Feature selection After being centered and scaled, the highly redundant and correlated features were subjected to a two-step feature selection procedure. First, highly correlated features were eliminated using Pearson correlation analysis, with the r threshold of 0.75. Then, a random forest (RF) classifier consisting of a number of decision trees was used to rank feature importance. Every node in the decision trees is a condition on a single feature, designed to split the dataset into two so that similar response values end up in the same set. The measurement based on which (locally) optimal condition is chosen is called impurity. For classification, it is typically either Gini impurity or information gain/entropy. Thus, when training a tree, it can be computed how much each feature decreases the weighted impurity in a tree. To build the RF, the impurity decrease from each feature can be averaged and the features are ranked according to this measurement. In our study, Gini impurity decrease was used as the criterion to indicate the feature importance.
Radiomics model building The 30 most important features were fed into a Conditional Inference RF classifier to build model [21]. Five-fold cross validation was employed for tuning hyperparameter number of RF trees. Five-fold cross validation including pre-processing, feature selection and model construction were performed 3 times in order to avoid bias and overfitting as much as possible. The final results were the average from 3 performances. Accuracy, sensitivity, specificity, positive predicting value (PPV), and negative predicting value (NPV) were computed to evaluate the classifying performance. The receiver operating characteristic (ROC) curve was also built to provide the area under the ROC curve (AUC). The larger the AUC, the better the classification [22]. The whole procedure of feature extraction and machine learning was depicted in Figure 2.
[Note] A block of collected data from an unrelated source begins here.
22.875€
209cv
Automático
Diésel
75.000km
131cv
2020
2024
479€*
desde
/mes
Radiologist’s assessment To compare the efficacies of neuroradiologist and machine learning in differentiating ODG2 from ODG3, the images were also evaluated by three junior neuroradiologists (X.L.F, G.X and Y.H with 6, 7 and 7 years of experience in neuroradiology, respectively). The neuroradiologists were blinded to clinical information.
Statistical Analysis
Fisher exact test or the Chi-square test were used for the categorical variables and unpaired Student t test was used for continuous variable between ODG2 and ODG3 groups. The statistical analyses of clinical characteristics were performed by using SPSS 20.0 software (SPSS Inc., Chicago, IL, USA).
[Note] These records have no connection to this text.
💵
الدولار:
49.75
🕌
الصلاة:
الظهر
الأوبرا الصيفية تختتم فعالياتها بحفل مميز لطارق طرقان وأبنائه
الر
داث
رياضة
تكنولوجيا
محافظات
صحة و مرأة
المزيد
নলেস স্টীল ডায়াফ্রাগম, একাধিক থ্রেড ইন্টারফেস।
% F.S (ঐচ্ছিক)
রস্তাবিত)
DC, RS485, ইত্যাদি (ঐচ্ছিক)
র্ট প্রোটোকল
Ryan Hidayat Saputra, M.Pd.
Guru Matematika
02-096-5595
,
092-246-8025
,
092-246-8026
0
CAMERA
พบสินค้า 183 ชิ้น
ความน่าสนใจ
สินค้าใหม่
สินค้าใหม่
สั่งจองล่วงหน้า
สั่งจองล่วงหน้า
The statistical analyses of machine-learning were performed using R version 3. 4. 2 (R Foundation for Statistical Computing). A RF analysis was performed to train the machine-learning classifier. The goal of machine learning was to build the model to differentiate ODG2 from ODG3 based on radiomics features of T1CE image. The following R packages were used: the random forest package was used for feature ranking; the caret and unbalanced packages were used for RF classification. Classifier performance was determined by using accuracy, sensitivity and specificity. The AUC values were also calculated for three readers and compared with that of the radiomics classifier. P value < 0.05 was considered as statistical significance.